Being an online venture facilitates the inclusion of foreign contributions, such as Night Soil – Fake Paradise video work by Dutch artist Melanie Bonajo who incorporates a traditional Amazonian “psychedelic brew of various plant infusions” called Ayahuasca. She also wonders why people from Western civilizations began using reality-bending drugs and how the ancient practice fits in with contemporary Western life.
Music is always a significant component of the festival agenda and provides the centerpiece of The Return of Those Who Went Back by Zohar Shafir, Luciana Kaplun and Rutie de Vries. The 11-minute musical-sculptural performance is based on the interactions between the characters and their physical and natural surroundings as three human-bird-like creatures walk the streets and back alleys of Musrara and learn how to sing.
There are actual musical performances to be had across the three-day program, as well, including Jerusalemite drone-based trio Sevelle.

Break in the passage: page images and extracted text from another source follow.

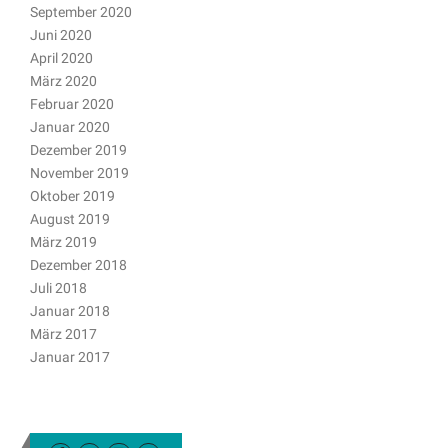
September 2020
Juni 2020
April 2020
März 2020
Februar 2020
Januar 2020
Dezember 2019
November 2019
Oktober 2019
August 2019
März 2019
Dezember 2018
Juli 2018
Januar 2018
März 2017
Januar 2017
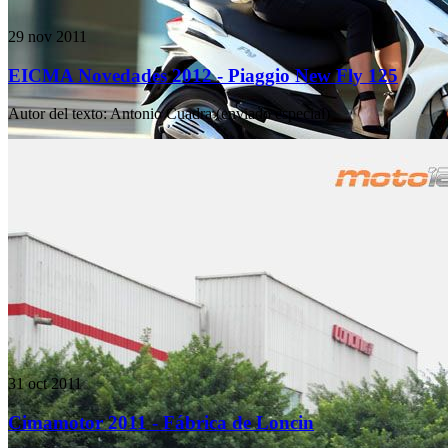
29 nov 2011
EICMA Novedades 2012 - Piaggio New Fly 125
Autor del texto
:
Antonio Cuadra (enviado especial)
31 oct 2011
Cimamotor 2011 - Fábrica de Loncin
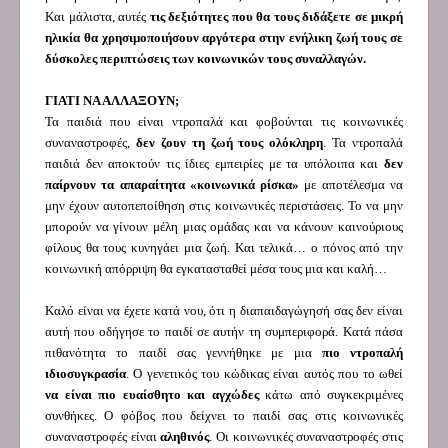
Και μάλιστα, αυτές
τις δεξιότητες που θα τους διδάξετε σε μικρή
ηλικία θα χρησιμοποιήσουν αργότερα στην ενήλικη ζωή τους σε
δύσκολες περιπτώσεις των κοινωνικών τους συναλλαγών.
ΓΙΑΤΙ ΝΑ ΑΛΛΑΞΟΥΝ;
Τα παιδιά που είναι ντροπαλά και φοβούνται τις κοινωνικές
συναναστροφές,
δεν ζουν τη ζωή τους ολόκληρη
. Τα ντροπαλά
παιδιά δεν αποκτούν τις ίδιες εμπειρίες με τα υπόλοιπα και
δεν
παίρνουν τα απαραίτητα «κοινωνικά ρίσκα»
με αποτέλεσμα να
μην έχουν αυτοπεποίθηση στις κοινωνικές περιστάσεις. Το να μην
μπορούν να γίνουν μέλη μιας ομάδας και να κάνουν καινούριους
φίλους θα τους κυνηγάει μια ζωή. Και τελικά… ο πόνος από την
κοινωνική απόρριψη θα εγκατασταθεί μέσα τους μια και καλή…
Καλό είναι να έχετε κατά νου, ότι η διαπαιδαγώγησή σας δεν είναι
αυτή που οδήγησε το παιδί σε αυτήν τη συμπεριφορά. Κατά πάσα
πιθανότητα το παιδί σας γεννήθηκε με μια
πιο ντροπαλή
ιδιοσυγκρασία
. Ο γενετικός του κώδικας είναι αυτός που το ωθεί
να είναι πιο ευαίσθητο και αγχώδες
κάτω από συγκεκριμένες
συνθήκες. Ο φόβος που δείχνει το παιδί σας στις κοινωνικές
συναναστροφές είναι
αληθινός
. Οι κοινωνικές συναναστροφές στις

The nature of their 43-minute slot suggests online viewer-listeners will either be summarily turned off or thoroughly engaged as guitarist Shaul Kohn, drummer Daniel Treystman and improvised bagpiper Niv Gafni “draw a line between [an] ancient religious meditative museum [ambiance] to energetic 20th-century Krautrock. The outcome,” the festival blurb suggests, “is a shamanistic rock and roll ritual that leads the listeners to sonoric ecstasy.” For the past 19 years, Musrara Mix has tended to push the artistic boat out there. This year’s festival should be no different.